INSTRUCTIONS FOR THE TASK
When a line below contains the word "Insights", it counts toward the total; give that total and nothing besides.

** Opening MATERIALS PROVIDED block **

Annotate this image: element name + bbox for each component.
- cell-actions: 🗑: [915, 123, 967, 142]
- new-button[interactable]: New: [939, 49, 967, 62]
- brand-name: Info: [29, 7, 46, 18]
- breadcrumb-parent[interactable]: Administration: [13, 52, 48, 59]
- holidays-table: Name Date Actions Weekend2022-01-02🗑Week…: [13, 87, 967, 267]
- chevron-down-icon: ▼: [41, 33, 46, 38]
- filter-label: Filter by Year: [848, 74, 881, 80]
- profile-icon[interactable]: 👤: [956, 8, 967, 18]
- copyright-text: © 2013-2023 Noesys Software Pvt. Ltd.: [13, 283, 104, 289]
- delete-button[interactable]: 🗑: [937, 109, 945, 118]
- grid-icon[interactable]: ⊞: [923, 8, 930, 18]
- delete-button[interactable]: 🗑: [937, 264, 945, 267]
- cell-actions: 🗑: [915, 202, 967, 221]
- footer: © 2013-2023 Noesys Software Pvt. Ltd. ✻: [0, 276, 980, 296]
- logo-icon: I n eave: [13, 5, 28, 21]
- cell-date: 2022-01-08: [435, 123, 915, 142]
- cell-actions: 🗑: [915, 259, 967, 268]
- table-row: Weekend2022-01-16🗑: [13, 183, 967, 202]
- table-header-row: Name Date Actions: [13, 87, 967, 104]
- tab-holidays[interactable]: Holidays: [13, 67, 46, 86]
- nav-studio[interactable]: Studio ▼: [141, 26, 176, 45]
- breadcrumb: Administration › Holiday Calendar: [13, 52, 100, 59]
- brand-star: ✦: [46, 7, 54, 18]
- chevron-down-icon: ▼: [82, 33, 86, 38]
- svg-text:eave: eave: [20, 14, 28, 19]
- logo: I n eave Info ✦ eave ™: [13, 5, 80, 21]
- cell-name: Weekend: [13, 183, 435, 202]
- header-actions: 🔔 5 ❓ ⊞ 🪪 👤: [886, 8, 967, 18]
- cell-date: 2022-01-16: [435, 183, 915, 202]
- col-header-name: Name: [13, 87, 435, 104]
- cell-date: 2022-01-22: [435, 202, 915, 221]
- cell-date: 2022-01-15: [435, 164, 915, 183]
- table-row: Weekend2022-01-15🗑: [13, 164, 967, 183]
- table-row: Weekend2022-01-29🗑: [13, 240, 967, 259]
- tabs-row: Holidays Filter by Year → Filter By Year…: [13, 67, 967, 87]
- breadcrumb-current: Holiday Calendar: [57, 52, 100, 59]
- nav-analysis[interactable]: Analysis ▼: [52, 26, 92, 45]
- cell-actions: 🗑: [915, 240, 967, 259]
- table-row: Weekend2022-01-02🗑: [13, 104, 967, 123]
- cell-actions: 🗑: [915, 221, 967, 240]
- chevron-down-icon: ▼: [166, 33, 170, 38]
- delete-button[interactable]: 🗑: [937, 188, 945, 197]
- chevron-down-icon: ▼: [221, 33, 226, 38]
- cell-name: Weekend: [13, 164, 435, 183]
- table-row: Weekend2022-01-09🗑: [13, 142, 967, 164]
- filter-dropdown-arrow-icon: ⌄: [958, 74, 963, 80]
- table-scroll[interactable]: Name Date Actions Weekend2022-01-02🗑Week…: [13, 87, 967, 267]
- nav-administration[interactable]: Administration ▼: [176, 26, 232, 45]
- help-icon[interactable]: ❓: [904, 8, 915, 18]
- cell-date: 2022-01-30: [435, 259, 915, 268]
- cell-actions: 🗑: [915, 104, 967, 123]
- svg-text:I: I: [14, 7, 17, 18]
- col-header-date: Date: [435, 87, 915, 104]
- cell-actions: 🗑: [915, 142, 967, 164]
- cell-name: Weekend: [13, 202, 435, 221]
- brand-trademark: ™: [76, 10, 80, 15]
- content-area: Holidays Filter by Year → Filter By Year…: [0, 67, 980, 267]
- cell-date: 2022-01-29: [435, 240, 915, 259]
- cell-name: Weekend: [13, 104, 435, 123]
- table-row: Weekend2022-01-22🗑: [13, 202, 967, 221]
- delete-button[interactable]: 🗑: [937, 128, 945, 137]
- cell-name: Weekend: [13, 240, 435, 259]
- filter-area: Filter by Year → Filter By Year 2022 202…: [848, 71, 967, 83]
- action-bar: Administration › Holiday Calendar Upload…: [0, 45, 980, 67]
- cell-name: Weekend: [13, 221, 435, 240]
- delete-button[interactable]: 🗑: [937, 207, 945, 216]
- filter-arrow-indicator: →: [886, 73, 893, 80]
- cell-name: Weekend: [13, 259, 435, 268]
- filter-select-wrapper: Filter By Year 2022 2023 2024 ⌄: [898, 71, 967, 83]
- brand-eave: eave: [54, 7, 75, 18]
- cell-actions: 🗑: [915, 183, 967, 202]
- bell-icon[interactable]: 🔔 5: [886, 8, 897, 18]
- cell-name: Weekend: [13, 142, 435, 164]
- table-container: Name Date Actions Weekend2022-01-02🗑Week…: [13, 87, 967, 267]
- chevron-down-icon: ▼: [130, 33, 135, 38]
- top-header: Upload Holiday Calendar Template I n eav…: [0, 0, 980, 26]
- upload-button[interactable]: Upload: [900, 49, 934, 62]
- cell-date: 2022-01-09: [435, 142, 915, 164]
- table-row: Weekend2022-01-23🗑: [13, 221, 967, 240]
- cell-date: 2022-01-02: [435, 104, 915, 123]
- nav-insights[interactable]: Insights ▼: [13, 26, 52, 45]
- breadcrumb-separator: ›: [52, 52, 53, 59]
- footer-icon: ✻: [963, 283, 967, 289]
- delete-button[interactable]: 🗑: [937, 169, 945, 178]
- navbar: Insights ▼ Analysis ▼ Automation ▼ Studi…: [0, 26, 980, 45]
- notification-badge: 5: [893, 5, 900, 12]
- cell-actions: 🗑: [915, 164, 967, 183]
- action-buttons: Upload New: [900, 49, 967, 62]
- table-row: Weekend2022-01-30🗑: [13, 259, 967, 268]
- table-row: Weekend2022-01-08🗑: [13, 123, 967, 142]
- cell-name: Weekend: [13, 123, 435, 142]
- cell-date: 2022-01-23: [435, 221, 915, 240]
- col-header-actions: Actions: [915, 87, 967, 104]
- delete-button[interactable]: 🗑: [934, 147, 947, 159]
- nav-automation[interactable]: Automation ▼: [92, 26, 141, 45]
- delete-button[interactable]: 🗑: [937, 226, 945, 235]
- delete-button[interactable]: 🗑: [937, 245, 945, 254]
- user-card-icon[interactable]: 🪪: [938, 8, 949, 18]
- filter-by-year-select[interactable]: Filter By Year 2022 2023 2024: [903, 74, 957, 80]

** Closing MATERIALS PROVIDED block **

OUTPUT FOR THIS EXERCISE
2